Stored data entries:

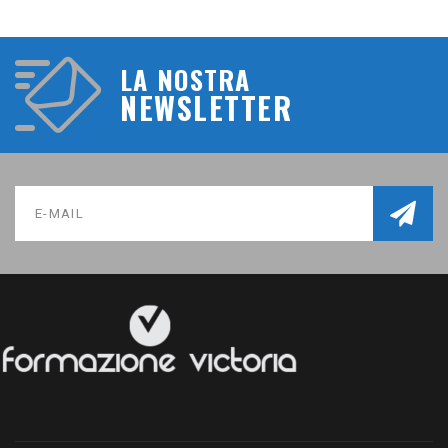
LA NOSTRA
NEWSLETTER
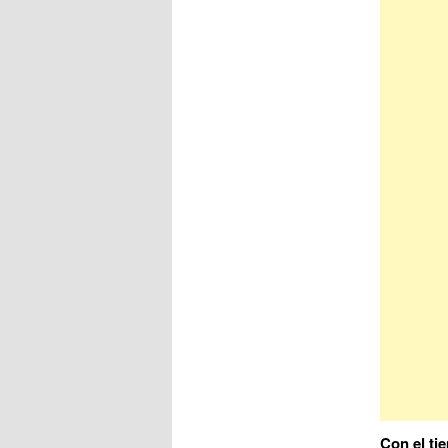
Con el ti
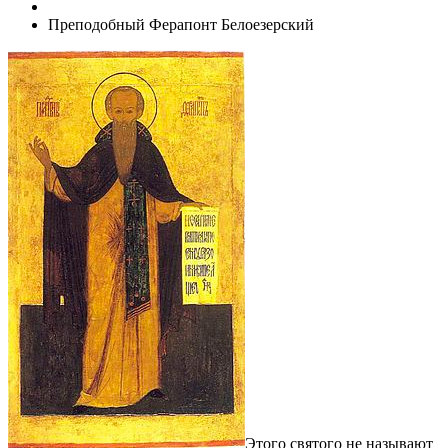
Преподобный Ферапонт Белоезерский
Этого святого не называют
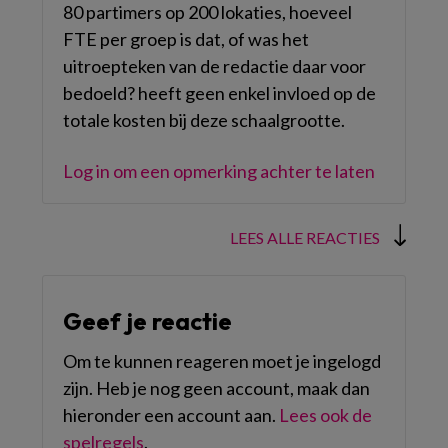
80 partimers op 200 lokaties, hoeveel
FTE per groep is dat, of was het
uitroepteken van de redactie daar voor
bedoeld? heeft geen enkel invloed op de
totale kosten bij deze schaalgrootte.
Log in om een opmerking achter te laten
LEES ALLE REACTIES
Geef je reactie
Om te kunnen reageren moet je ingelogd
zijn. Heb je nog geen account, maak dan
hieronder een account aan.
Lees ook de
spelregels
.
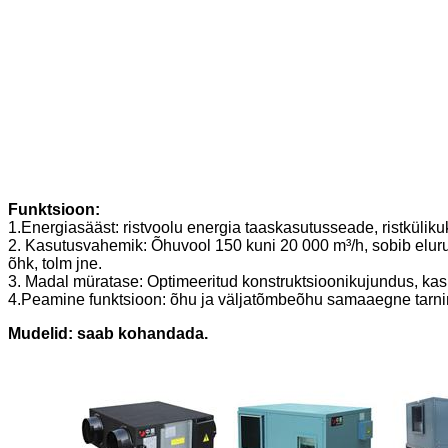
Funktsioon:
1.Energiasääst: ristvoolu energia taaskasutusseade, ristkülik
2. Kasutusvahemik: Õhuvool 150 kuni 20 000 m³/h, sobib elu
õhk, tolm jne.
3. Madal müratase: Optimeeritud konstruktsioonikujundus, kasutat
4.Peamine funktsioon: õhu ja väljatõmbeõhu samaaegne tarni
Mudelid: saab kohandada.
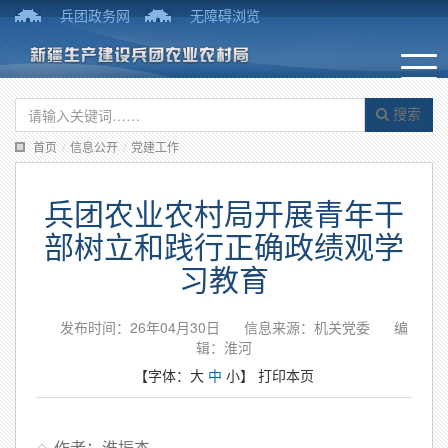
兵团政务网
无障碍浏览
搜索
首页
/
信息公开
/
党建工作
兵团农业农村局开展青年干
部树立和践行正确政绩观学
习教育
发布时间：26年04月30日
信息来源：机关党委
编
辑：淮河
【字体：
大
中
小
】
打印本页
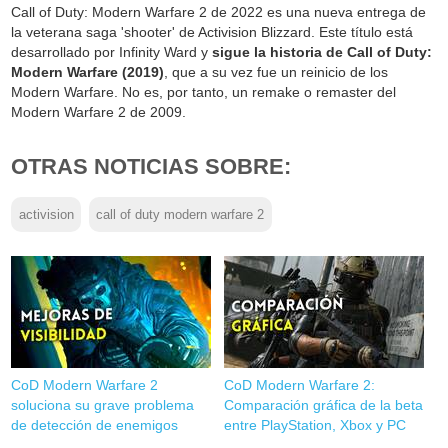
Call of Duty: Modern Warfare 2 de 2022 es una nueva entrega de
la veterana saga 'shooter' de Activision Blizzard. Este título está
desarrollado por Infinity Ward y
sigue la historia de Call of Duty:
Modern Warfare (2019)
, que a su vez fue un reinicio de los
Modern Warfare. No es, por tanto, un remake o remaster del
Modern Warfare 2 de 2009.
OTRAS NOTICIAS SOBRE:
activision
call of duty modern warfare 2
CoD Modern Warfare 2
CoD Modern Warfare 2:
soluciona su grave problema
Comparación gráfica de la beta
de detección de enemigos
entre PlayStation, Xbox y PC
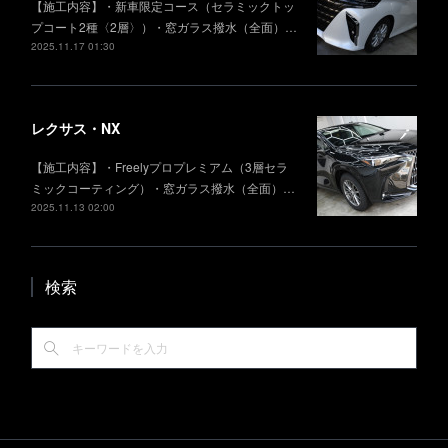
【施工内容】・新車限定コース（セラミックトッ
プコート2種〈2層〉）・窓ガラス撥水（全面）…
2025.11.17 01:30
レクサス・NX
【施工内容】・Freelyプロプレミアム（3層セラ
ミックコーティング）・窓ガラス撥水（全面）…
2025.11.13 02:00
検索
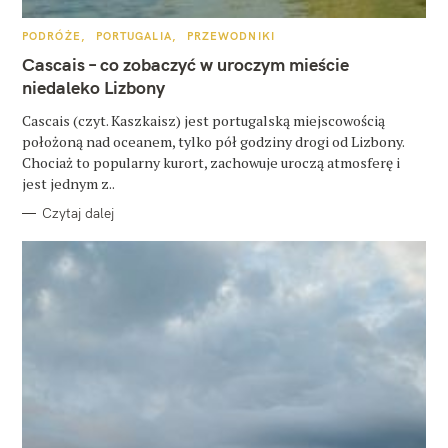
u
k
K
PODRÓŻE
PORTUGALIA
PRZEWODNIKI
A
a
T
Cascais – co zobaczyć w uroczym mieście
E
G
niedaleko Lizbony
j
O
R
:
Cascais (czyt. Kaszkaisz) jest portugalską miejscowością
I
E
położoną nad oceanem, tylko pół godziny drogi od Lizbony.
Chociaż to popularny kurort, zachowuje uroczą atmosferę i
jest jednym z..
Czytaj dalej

...

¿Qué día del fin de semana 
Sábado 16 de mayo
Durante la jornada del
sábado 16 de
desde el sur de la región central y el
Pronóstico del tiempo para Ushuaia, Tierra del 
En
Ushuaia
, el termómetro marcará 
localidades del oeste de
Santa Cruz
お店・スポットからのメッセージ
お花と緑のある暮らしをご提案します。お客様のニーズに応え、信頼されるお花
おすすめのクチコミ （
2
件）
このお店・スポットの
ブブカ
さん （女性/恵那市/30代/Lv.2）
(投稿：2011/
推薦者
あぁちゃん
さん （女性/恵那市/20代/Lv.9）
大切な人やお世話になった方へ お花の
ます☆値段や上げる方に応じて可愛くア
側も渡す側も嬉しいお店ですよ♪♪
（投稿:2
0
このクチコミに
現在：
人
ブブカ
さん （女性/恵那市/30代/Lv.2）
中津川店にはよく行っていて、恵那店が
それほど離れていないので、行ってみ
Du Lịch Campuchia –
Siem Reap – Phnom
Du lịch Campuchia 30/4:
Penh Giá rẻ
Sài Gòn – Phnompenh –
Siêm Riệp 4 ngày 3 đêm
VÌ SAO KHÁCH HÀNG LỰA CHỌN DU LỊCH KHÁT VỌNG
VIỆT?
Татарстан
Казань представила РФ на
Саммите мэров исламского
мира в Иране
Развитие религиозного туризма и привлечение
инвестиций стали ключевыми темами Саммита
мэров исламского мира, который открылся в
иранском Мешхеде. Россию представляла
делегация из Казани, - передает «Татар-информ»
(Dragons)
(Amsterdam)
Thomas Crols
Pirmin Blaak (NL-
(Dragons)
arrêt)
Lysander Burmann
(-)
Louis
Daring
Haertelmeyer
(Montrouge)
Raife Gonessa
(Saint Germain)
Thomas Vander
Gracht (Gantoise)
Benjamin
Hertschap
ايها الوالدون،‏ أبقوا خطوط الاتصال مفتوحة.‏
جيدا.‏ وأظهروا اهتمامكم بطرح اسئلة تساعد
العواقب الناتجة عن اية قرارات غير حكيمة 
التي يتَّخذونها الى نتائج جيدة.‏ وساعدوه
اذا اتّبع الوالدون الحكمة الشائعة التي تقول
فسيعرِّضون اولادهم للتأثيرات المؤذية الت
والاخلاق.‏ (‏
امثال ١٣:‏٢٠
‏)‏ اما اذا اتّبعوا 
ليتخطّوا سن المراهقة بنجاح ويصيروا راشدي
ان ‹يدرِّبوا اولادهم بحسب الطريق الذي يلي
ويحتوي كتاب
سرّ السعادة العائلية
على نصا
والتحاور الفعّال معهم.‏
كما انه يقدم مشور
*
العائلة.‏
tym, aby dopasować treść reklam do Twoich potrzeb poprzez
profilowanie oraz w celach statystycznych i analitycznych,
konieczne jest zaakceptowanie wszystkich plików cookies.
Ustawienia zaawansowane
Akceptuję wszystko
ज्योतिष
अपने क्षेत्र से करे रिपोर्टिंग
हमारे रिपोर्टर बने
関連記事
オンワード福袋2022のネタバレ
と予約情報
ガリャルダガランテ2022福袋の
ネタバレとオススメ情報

* * *

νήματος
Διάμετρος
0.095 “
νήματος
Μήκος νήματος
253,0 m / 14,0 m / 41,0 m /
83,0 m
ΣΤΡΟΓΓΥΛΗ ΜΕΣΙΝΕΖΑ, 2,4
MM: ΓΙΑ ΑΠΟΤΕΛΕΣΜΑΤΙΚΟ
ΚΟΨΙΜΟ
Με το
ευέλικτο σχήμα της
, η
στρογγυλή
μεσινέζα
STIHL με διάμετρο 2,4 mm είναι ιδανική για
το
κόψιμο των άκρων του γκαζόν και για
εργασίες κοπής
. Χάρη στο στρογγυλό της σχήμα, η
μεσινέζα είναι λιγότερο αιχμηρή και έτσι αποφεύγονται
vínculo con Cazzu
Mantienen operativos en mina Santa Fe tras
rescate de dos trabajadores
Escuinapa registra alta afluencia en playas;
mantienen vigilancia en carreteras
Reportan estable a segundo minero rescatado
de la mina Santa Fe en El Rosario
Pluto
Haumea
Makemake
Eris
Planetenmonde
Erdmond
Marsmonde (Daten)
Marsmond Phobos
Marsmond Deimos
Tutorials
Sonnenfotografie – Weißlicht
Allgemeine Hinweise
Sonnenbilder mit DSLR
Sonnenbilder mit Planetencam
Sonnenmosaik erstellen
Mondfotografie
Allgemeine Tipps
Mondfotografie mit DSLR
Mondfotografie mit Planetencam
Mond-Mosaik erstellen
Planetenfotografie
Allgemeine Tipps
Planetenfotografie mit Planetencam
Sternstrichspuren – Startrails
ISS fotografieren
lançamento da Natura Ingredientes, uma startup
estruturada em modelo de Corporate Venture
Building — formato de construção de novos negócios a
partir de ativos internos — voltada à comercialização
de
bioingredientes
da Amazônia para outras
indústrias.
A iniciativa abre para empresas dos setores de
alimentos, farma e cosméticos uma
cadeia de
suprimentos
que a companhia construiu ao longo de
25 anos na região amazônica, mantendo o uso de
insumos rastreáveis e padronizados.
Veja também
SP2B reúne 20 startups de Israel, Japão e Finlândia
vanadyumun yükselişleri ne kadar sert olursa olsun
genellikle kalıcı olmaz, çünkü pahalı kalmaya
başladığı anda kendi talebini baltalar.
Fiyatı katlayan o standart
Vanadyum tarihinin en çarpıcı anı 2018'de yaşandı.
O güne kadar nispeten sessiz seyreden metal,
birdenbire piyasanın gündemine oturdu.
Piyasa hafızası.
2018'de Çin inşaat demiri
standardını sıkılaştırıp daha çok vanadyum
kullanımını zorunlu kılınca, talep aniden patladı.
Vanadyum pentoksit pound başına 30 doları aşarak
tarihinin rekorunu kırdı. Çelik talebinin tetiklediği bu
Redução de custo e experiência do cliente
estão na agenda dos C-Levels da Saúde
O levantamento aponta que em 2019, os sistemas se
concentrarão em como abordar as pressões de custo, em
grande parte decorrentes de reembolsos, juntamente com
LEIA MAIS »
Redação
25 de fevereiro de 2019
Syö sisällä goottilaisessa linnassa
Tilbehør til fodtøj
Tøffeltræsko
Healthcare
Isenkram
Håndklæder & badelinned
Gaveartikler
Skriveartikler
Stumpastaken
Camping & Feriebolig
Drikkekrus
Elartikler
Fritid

• ABOUT THIS EXERCISE:
From the entries above, write out only the lines starting at the line that holds "كما انه يقدم مشور" and ending at the line that holds "ネタバレとオススメ情報", keeping both and matching them exactly.

• OUTPUT OF THE TASK:
كما انه يقدم مشور
*
العائلة.‏
tym, aby dopasować treść reklam do Twoich potrzeb poprzez
profilowanie oraz w celach statystycznych i analitycznych,
konieczne jest zaakceptowanie wszystkich plików cookies.
Ustawienia zaawansowane
Akceptuję wszystko
ज्योतिष
अपने क्षेत्र से करे रिपोर्टिंग
हमारे रिपोर्टर बने
関連記事
オンワード福袋2022のネタバレ
と予約情報
ガリャルダガランテ2022福袋の
ネタバレとオススメ情報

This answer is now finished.